─── DATASET EXTRACT
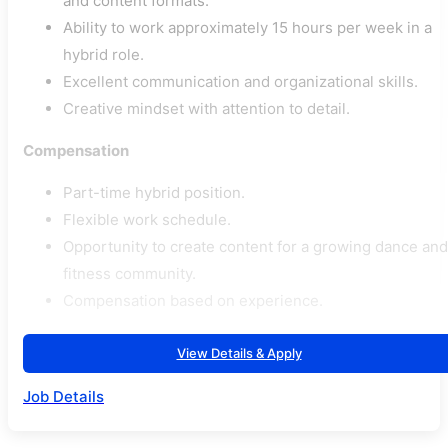
and content formats.
Ability to work approximately 15 hours per week in a
hybrid role.
Excellent communication and organizational skills.
Creative mindset with attention to detail.
Compensation
Part-time hybrid position.
Flexible work schedule.
Opportunity to create content for a growing dance and
fitness community.
Compensation based on experience.
View Details & Apply
Job Details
──────
Write out each line above with the word "content".

COMPLETED TASK
and content formats.
Opportunity to create content for a growing dance and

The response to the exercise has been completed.